Except that this obturator must be slightly complicated—you must conceive of it as an obturator like that of a camera, except that it would be a mirror. And it is in this small mirror, which comes to obscure what lies on the other side, that he sees the outline of the play by which he can adjust his own image around it, according to the illusion I recall here, of what is obtained in an amusing physics experiment known as the inverted bouquet, that is to say, a real image.
[Lacan modifies Bouasse’s experiment: here it is the vase that is inverted, and a flat mirror is added.]
Here, it is the real image i(a) of the envelope [the vase] that comes to adjust itself around this something that appears, which is the little (a). And the sum of these image adjustments is that something in which the subject must find the opportunity for an essential integration.
What do we know of all this, if not that, according to the oscillations, the fluctuations, the engagement of each analyst’s desire, we have managed to add such and such a small detail, such and such a complementary observation, such and such an addition or refinement of incidence, which allows us to qualify the presence—the presence at the level of desire—of each analyst?
And insofar as, in this matter, it constitutes an admissible work, the incidence of sexual reality—this is where FREUD left behind that band, as he called it, which follows him, that band I evoked earlier—my God—quite ironically… Only to evoke it here in another form: you know that, after all, the people who followed CHRIST were not exactly illustrious.
FREUD was not CHRIST, but after all, he may have been something like Viridiana.
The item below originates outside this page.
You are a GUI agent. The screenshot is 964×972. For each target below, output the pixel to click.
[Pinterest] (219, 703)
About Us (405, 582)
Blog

Those who are so ironically photographed in that film, with that little camera, sometimes irresistibly evoke for me that group, also repeatedly photographed, of those who were FREUD’s apostles and epigones.
Is this to diminish them? No more than it does the apostles! It is precisely from that level that they could bear the best testimony. It is from a certain naïveté, a certain poverty, a certain innocence, that they have taught us the most.
It is true that around SOCRATES, the assembly was—one must admit—far more illustrious, and that it—I believe I have demonstrated this on occasion—teaches us no less about the subject of the transference relationship, as those who remember my seminar on this subject [seminar 1960-61] can testify.